Post Mortem: Lido on Ethereum RockLogic GmbH Slashing Incident

in Post Mortem by Izzy

 

Incident Summary and Root Cause

At 13:02 UTC on April 13, Lido DAO contributors alerted the RockLogic GmbH (“RockLogic”) Node Operator participating in the Lido on Ethereum protocol of a slashing event taking place affecting 11 of the validators that they operate. A full list of the validators impacted is provided in APPENDIX B below.

 

Update: The RockLogic slashing-burn omnibus will commence on the week beginning the 20th of June.

 

Over the course of the next two hours, the affected cluster was brought offline to mitigate potential further risk, and the RockLogic team successfully identified the root cause. The cause of the slashing boiled down to the duplication of validator keys in two different active clusters; this caused a double vote, which led to attester slashings of 11 validators. A full post mortem from their perspective is available in APPENDIX A below. A full timeline of the incident can be found in section “4. Timeline” below.

 

On April 11th, a cluster (A) of 500 validator keys experienced an outage following an Execution Layer (EL) client database corruption and the keys were subsequently failed over to a new cluster (B). This was done by removing the keys from the initial cluster (A) and re-importing into an existing cluster (B) of another 500 keys. While RockLogic did not fully shut down or completely wipe cluster A, which would have made double-signing impossible, they relied on strong evidence that the deletion actions had worked as intended (confirmation of deletion of keys and re-querying the key manager later). The EL client on cluster A was restored on April 12th, and at the time no slashing occurred, which proved that the keys had been successfully removed from the cluster. However, following an update to the BN+VC clients (Prysm) of cluster A (on April 13th), a restart of the clients was performed which caused an unexpected re-import of the deleted validator keys and led to the 11 validator slashings beginning in epoch 194182 and ending in epoch 194183. On April 14th, Preston van Loon from Prysmatic Labs was instrumental in conducting a speedy and thorough investigation of the root cause together with the RockLogic team. The cause of the misleading confirmation of key deletion and subsequent unexpected re-import has been confirmed by Prysmatic Labs to be a bug (as evidenced in issue 12281 of their code repository). (EDIT Apr 21: this bug has been addressed and fixed as of Prysm v4.0.3)

 

The incident began at 12:50 UTC and was resolved (by bringing the remaining non-slashed validator keys back online) at 15:30 UTC. As of 10:56 UTC on April 14, 2023, current total penalties amount to 11.1945 ETH (including offline penalties for the entire cluster deactivated during investigation). As the 11 slashed validators continue to incur penalties before their scheduled withdrawal on May 20th, total penalties and missed rewards when the slashed validators become withdrawn, and including downtime penalties of the cluster, are projected to be ~13.77 ETH.

 

Impact

The impact on stakers (stETH holders) from a penalties and missed rewards perspective is analysed below:

Description

Amounts

Initial slashing penalties

Penalties: 11 ETH

(Actual) (1 ETH penalty per validator slashed)
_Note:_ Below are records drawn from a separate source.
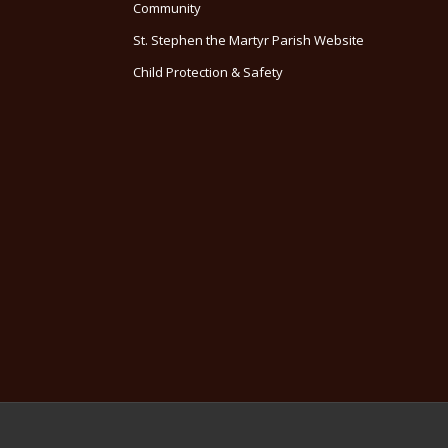
Community
St. Stephen the Martyr Parish Website
Child Protection & Safety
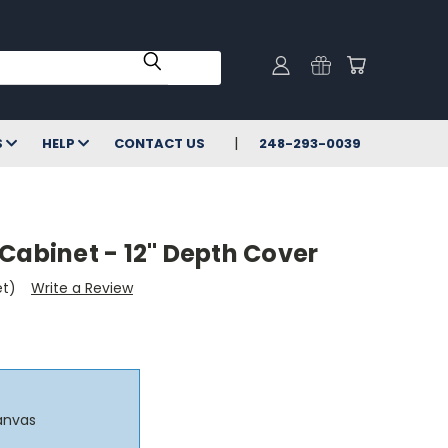
S
HELP
CONTACT US
248-293-0039
Cabinet - 12" Depth Cover
et)
Write a Review
anvas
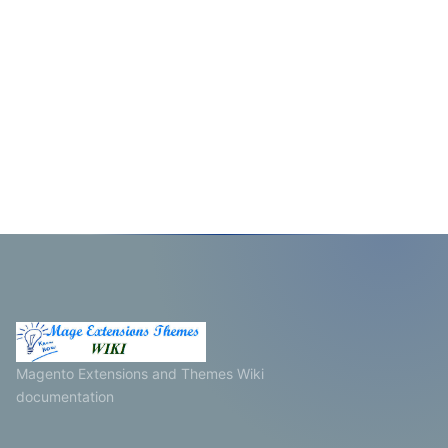
Magento Extensions and Themes Wiki
documentation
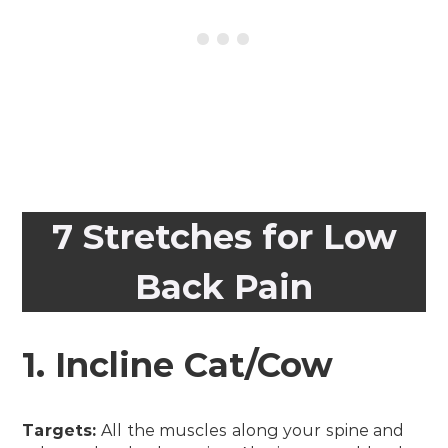
7 Stretches for Low
Back Pain
1. Incline Cat/Cow
Targets:
All the muscles along your spine and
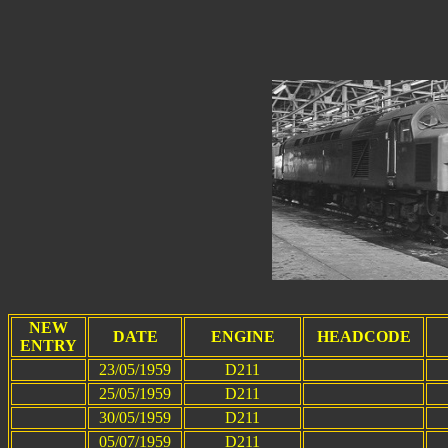
NEW
DATE
ENGINE
HEADCODE
ENTRY
23/05/1959
D211
25/05/1959
D211
30/05/1959
D211
05/07/1959
D211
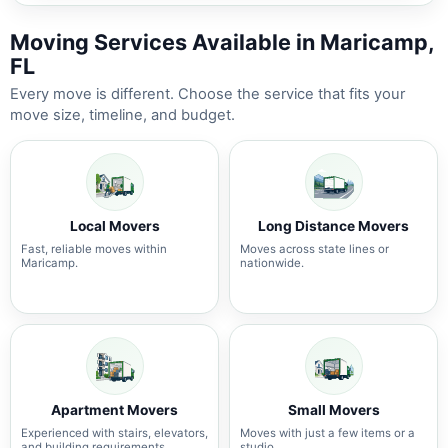
Moving Services Available in Maricamp,
FL
Every move is different. Choose the service that fits your
move size, timeline, and budget.
Local Movers
Long Distance Movers
Fast, reliable moves within
Moves across state lines or
Maricamp.
nationwide.
Apartment Movers
Small Movers
Experienced with stairs, elevators,
Moves with just a few items or a
and building requirements.
studio.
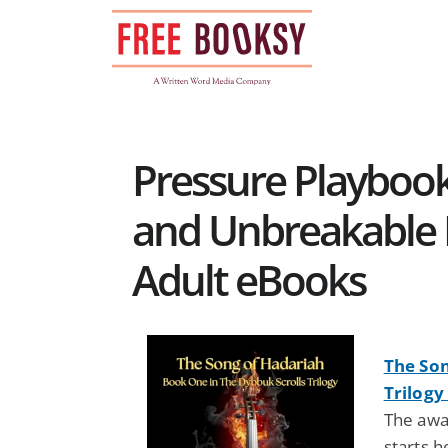
Skip
to
content
Pressure Playbook
and Unbreakable 
Adult eBooks
The Son
Trilogy
The awa
starts h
Additional slashing penalties (i.e. due to correlated slashing multiplier)

0*

* Projected. No additional slashing penalties expected, as thousands of additional validators would need to be slashed within the correlated 36-day period to trigger a penalty of 1 ETH per validator.
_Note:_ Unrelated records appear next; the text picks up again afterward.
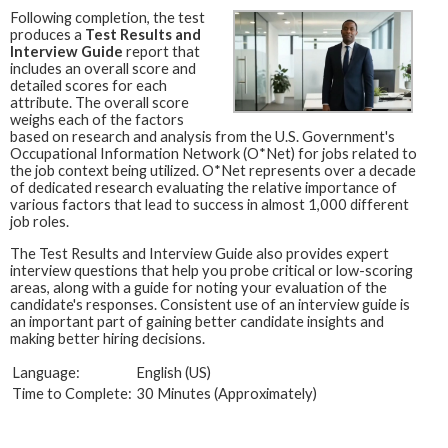
Following completion, the test
produces a
Test Results and
Interview Guide
report that
includes an overall score and
detailed scores for each
attribute. The overall score
weighs each of the factors
based on research and analysis from the U.S. Government's
Occupational Information Network (O*Net) for jobs related to
the job context being utilized. O*Net represents over a decade
of dedicated research evaluating the relative importance of
various factors that lead to success in almost 1,000 different
job roles.
The Test Results and Interview Guide also provides expert
interview questions that help you probe critical or low-scoring
areas, along with a guide for noting your evaluation of the
candidate's responses. Consistent use of an interview guide is
an important part of gaining better candidate insights and
making better hiring decisions.
Language:
English (US)
Time to Complete:
30 Minutes (Approximately)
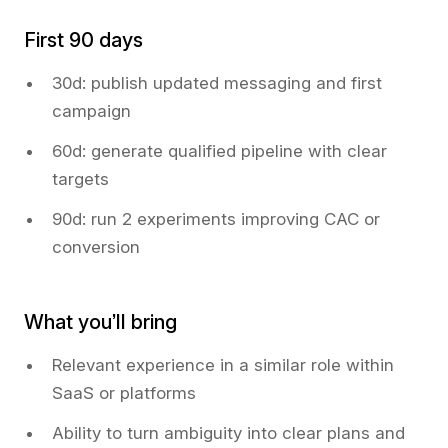
First 90 days
30d: publish updated messaging and first
campaign
60d: generate qualified pipeline with clear
targets
90d: run 2 experiments improving CAC or
conversion
What you’ll bring
Relevant experience in a similar role within
SaaS or platforms
Ability to turn ambiguity into clear plans and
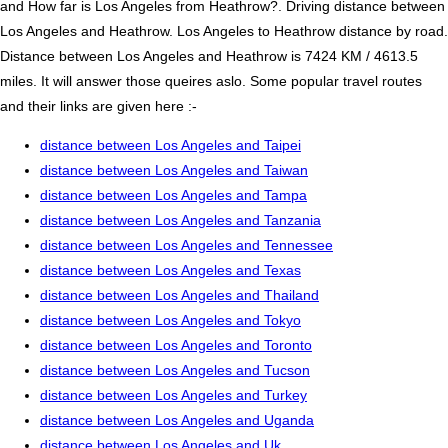
and How far is Los Angeles from Heathrow?. Driving distance between
Los Angeles and Heathrow. Los Angeles to Heathrow distance by road.
Distance between Los Angeles and Heathrow is 7424 KM / 4613.5
miles. It will answer those queires aslo. Some popular travel routes
and their links are given here :-
distance between Los Angeles and Taipei
distance between Los Angeles and Taiwan
distance between Los Angeles and Tampa
distance between Los Angeles and Tanzania
distance between Los Angeles and Tennessee
distance between Los Angeles and Texas
distance between Los Angeles and Thailand
distance between Los Angeles and Tokyo
distance between Los Angeles and Toronto
distance between Los Angeles and Tucson
distance between Los Angeles and Turkey
distance between Los Angeles and Uganda
distance between Los Angeles and Uk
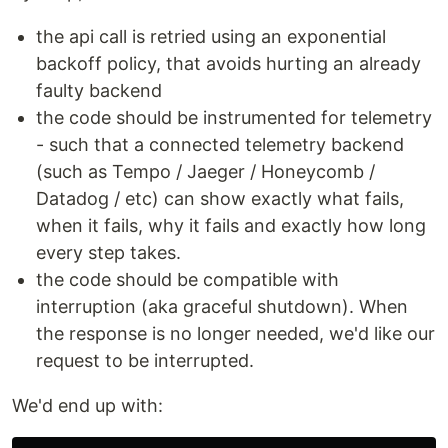
the api call is retried using an exponential
backoff policy, that avoids hurting an already
faulty backend
the code should be instrumented for telemetry
- such that a connected telemetry backend
(such as Tempo / Jaeger / Honeycomb /
Datadog / etc) can show exactly what fails,
when it fails, why it fails and exactly how long
every step takes.
the code should be compatible with
interruption (aka graceful shutdown). When
the response is no longer needed, we'd like our
request to be interrupted.
We'd end up with:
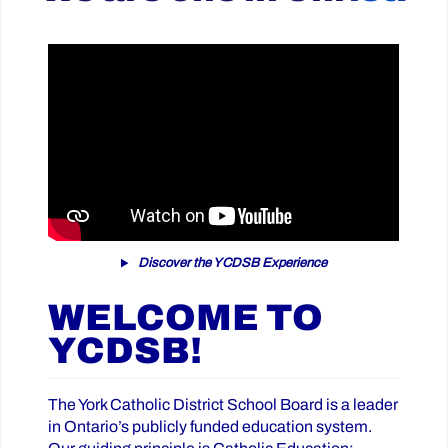
Discover the YCDSB Experience
WELCOME TO
YCDSB!
The York Catholic District School Board is a leader
in Ontario’s publicly funded education system.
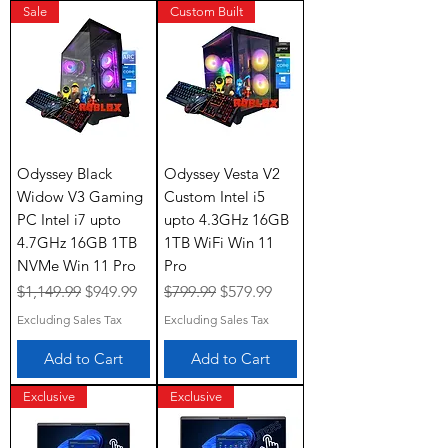
Sale
Custom Built
Odyssey Black
Odyssey Vesta V2
Widow V3 Gaming
Custom Intel i5
PC Intel i7 upto
upto 4.3GHz 16GB
4.7GHz 16GB 1TB
1TB WiFi Win 11
NVMe Win 11 Pro
Pro
Regular Price
Sale Price
Regular Price
Sale Price
$1,149.99
$949.99
$799.99
$579.99
Excluding Sales Tax
Excluding Sales Tax
Add to Cart
Add to Cart
Exclusive
Exclusive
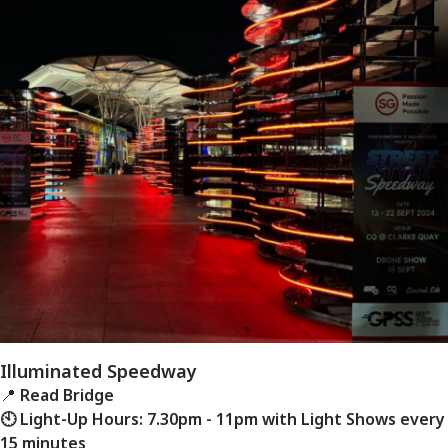
Illuminated Speedway
📍
Read Bridge
🕙 Light-Up Hours: 7.30pm - 11pm with Light Shows every
15 minutes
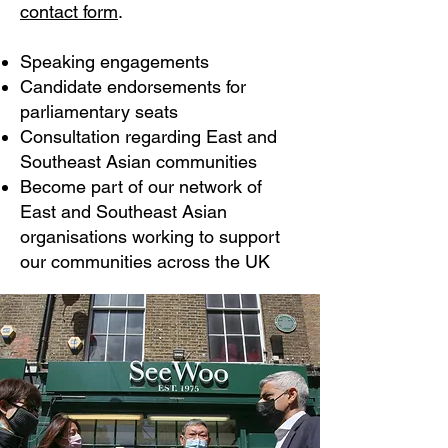
contact form
.
Speaking engagements
Candidate endorsements for
parliamentary seats
Consultation regarding East and
Southeast Asian communities
Become part of our network of
East and Southeast Asian
organisations working to support
our communities across the UK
Slashing-subsequent validator duty inactivity penalties and missed rewards (attestations)

Attestation penalties*: 0.8276 ETH

Missed Rewards:
Attestation penalties*: 0.8276 ETH
Missed head vote rewards: 0.2896



(*Projected. Assuming Projected base reward 474. Attestation penalty ~9183.75 gwei, Attestation reward ~12798 gwei. Slashing Vector 8192 epochs, incurred until the validators become withdrawable on the Beacon Chain)

Slashing-subsequent validator duty inactivity penalties (missed proposals and/or sync committees)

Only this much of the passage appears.